One of the most important parts of data science recruiting is to make sure that the managers of your data science team speak to potential hires in person. One reason this is so important is that most job descriptions are written in broad terms, so as to attract a wide net of applicants and not accidentally screen out someone who might be great. (“There’s a lot of ‘and, and, and,’ in job descriptions,” as Klamka puts it.) That means you need someone who really understands what your company needs in a data scientist to be part of the recruiting process, so they can explain to potential hires where they fit in.
“We found the best messaging comes from the hiring managers,” says Klamka. “Our program is actually based very heavily on having the heads of data teams as well as their colleagues come in and speak directly to the fellows.”
You should also consider looking at talent within your company that can be developed. Insight trains academics with the raw skills needed for data science. Your company can do something similar with current engineers, or employees with strong backgrounds in relevant subject matter areas. Did you hire a former banker or a policy wonk? Offer them opportunities for professional development.

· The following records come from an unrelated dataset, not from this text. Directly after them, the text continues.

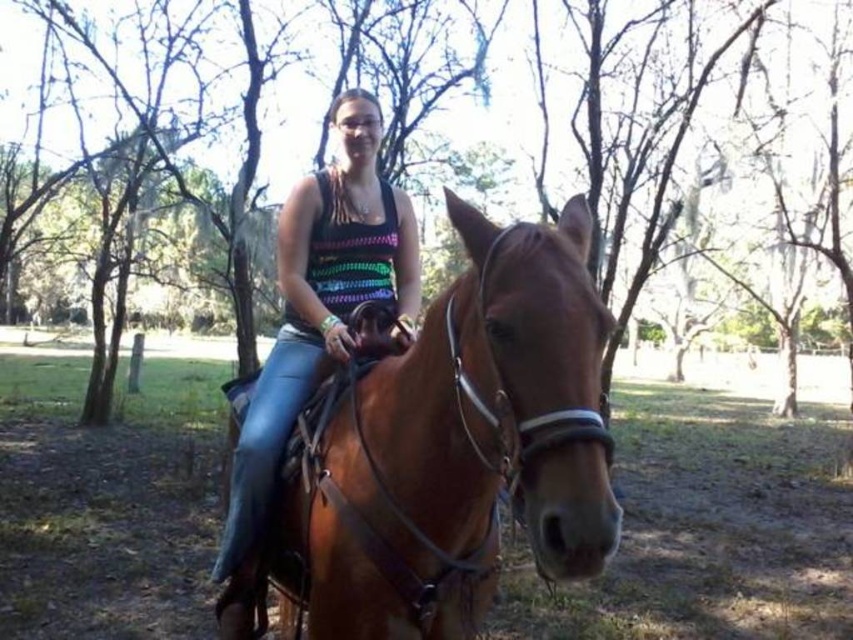 You are planning to take a photo of the brown wood tree at center and the brown leather horse at center from a distance. Which object will appear wider in the photo?

The brown wood tree at center will appear wider in the photo because its width surpasses that of the brown leather horse at center.

Based on the photo, you are a photographer planning to take a photo of the brown wood tree at center and the brown leather horse at center. Since you want both subjects to appear clearly in the frame, which one should you focus on first to ensure proper depth of field?

The brown wood tree at center is larger in size than the brown leather horse at center, so you should focus on the brown wood tree at center first to ensure both are in focus. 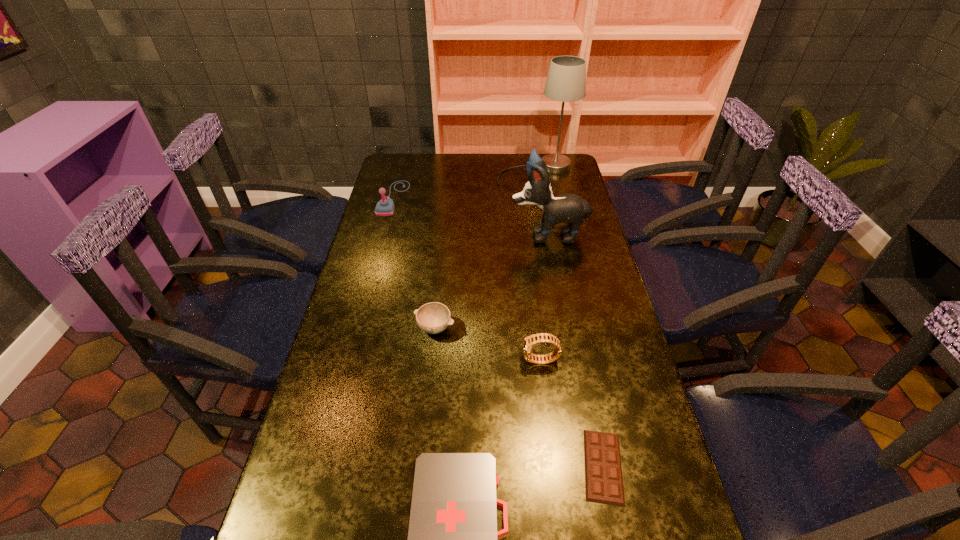 The image size is (960, 540). In order to click on table lamp in this screenshot , I will do `click(566, 82)`.

I want to click on the third farthest object, so click(x=567, y=208).

You are a GUI agent. You are given a task and a screenshot of the screen. Output one action in this format:
    pyautogui.click(x=<x>, y=<y>)
    Task: Click on the puppy
    
    Given the screenshot: What is the action you would take?
    pyautogui.click(x=567, y=208)

What are the coordinates of `the leftmost object` in the screenshot? It's located at (385, 207).

Find the location of a particular element. watch is located at coordinates (529, 341).

This screenshot has height=540, width=960. I want to click on the fourth farthest object, so click(433, 318).

Image resolution: width=960 pixels, height=540 pixels. Find the location of `the fifth tallest object`. the fifth tallest object is located at coordinates (433, 318).

At what (x,y) coordinates should I click in order to perform the action: click on chocolate bar. Please return your answer as a coordinate pair (x, y). Looking at the image, I should click on click(x=603, y=473).

Find the location of `vacant area located 0.400m on the left of the table lamp`. vacant area located 0.400m on the left of the table lamp is located at coordinates (405, 171).

This screenshot has width=960, height=540. I want to click on vacant area located on the front-facing side of the puppy, so click(x=410, y=235). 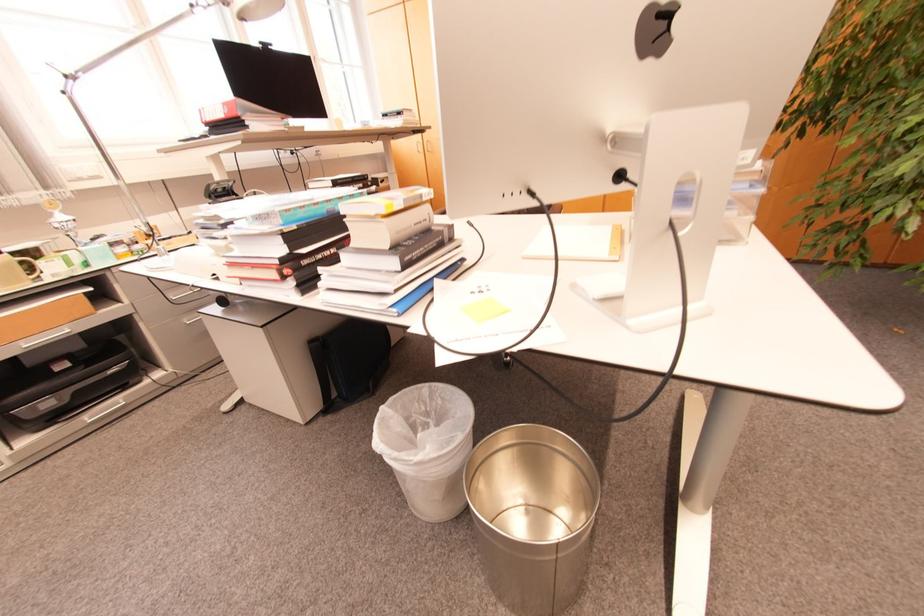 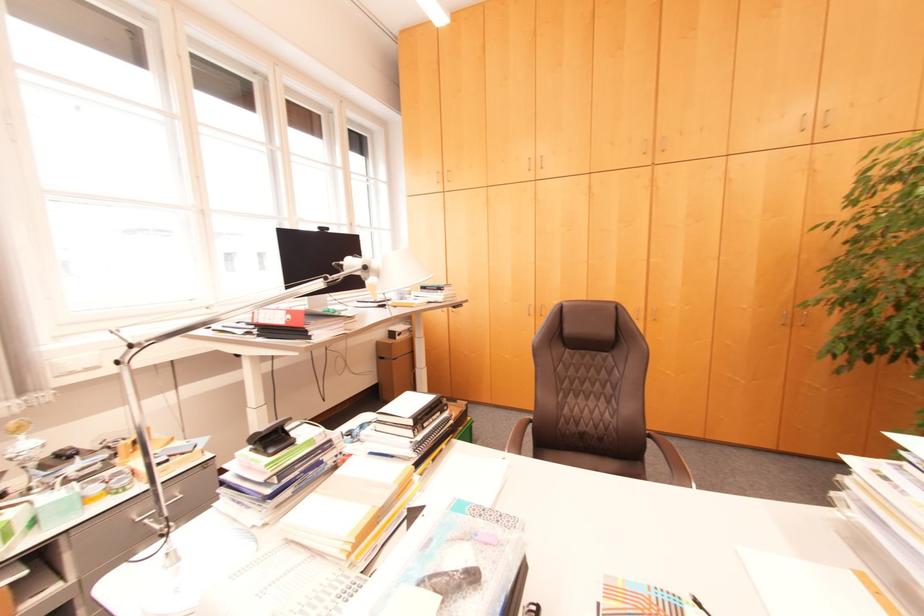 Question: How did the camera likely rotate?

Choices:
 (A) Left
 (B) Right
 (C) Up
 (D) Down

Answer: (C) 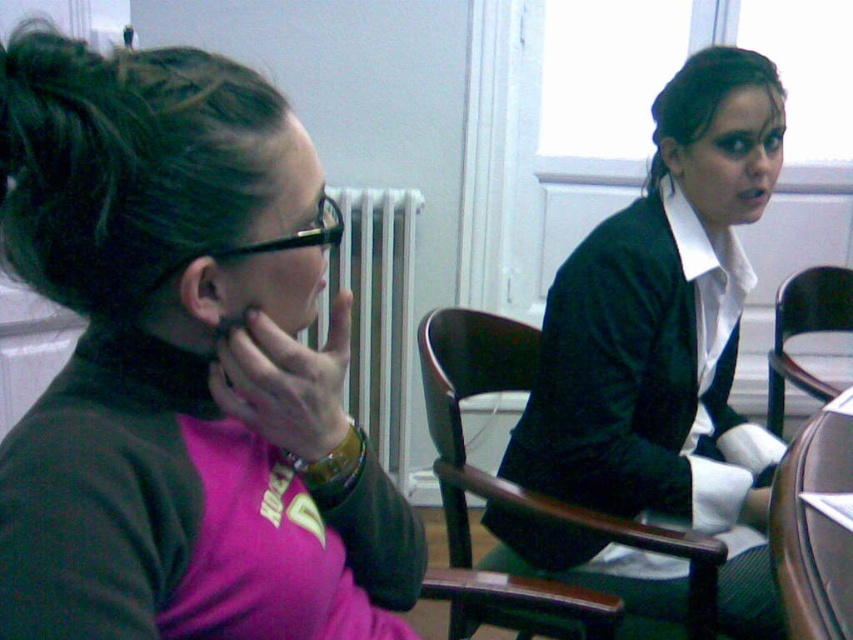 You are standing in the room and want to move from the white radiator at center to the black wood chair at right. Which object will you pass closer to as you walk towards the chair?

Since the white radiator at center is further to the viewer than the black wood chair at right, you will pass closer to the white radiator at center as you walk towards the chair.

Based on the photo, you are taking a photo of two people in a room. You notice two points in the image labeled as point [16,228] and point [815,580]. Which point is more likely to be in focus if you focus on the person closer to the camera?

Point [16,228] is closer to the camera than point [815,580], so it would be more likely to be in focus when focusing on the person closer to the camera. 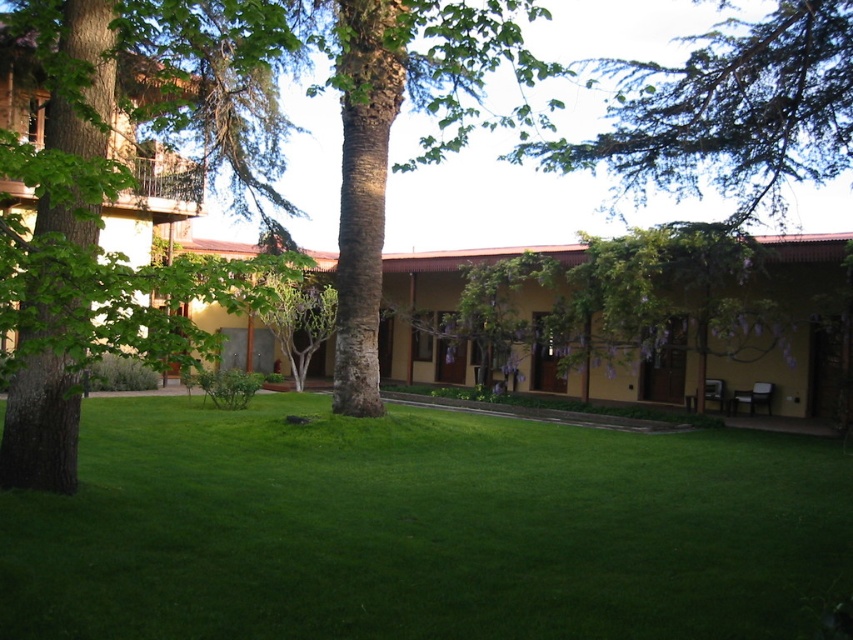 In the scene shown: You are planning to place a picnic blanket in the grassy area. Considering the green leafy tree at left and the yellow matte building at center, which object is narrower so that there is more space between it and the other object?

The green leafy tree at left has a lesser width compared to the yellow matte building at center, so there is more space between the green leafy tree at left and the yellow matte building at center.

You are standing in the outdoor area and want to take a photo of the yellow matte building at center without the green leafy tree at left blocking the view. Which direction should you move to ensure the tree is no longer in front of the building?

The green leafy tree at left is in front of the yellow matte building at center, so to avoid blocking the view, move to the right side of the scene where the tree is no longer between you and the building.

You are standing in the outdoor scene and want to walk towards the building in the background. Which object, the green grass at center or the green leafy tree at upper center, would you pass first?

You would pass the green grass at center first because it is closer to the viewer than the green leafy tree at upper center. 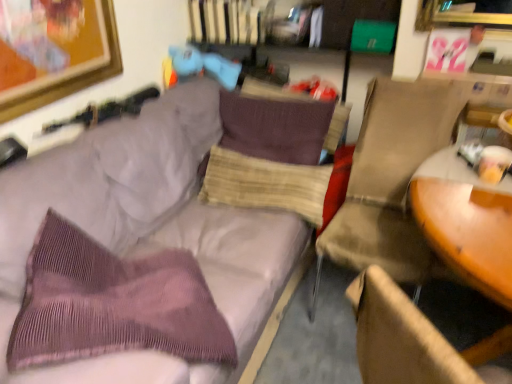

Whether you’re considering talent within your own ranks, or from the outside, keep an eye out for great candidates who may not immediately jump out to you. The reason competitive hires go into Insight’s programs is that it’s hard to break into a new field, even when you’re clearly qualified.
The growth and success of Insight Data Science and its alumni stands as a powerful example to would-be hiring companies that some of the best candidates for roles may not be obvious. Insight takes in fellows from all kinds of subject matter backgrounds, and helps them become great data scientists. Organizations with a demand for data scientists can act as a bridge that helps potential hires find the best fit for their skills. Hiring managers can attend meetups or seek opportunities to speak to data scientists at universities and in settings like Insight. Keep your eyes and ears peeled for budding data scientists who are looking to make an impact towards a goal.
“By speaking to how the work they'll do will have an important impact, hiring managers will attract the best, most well-aligned data talent,” Klamka says.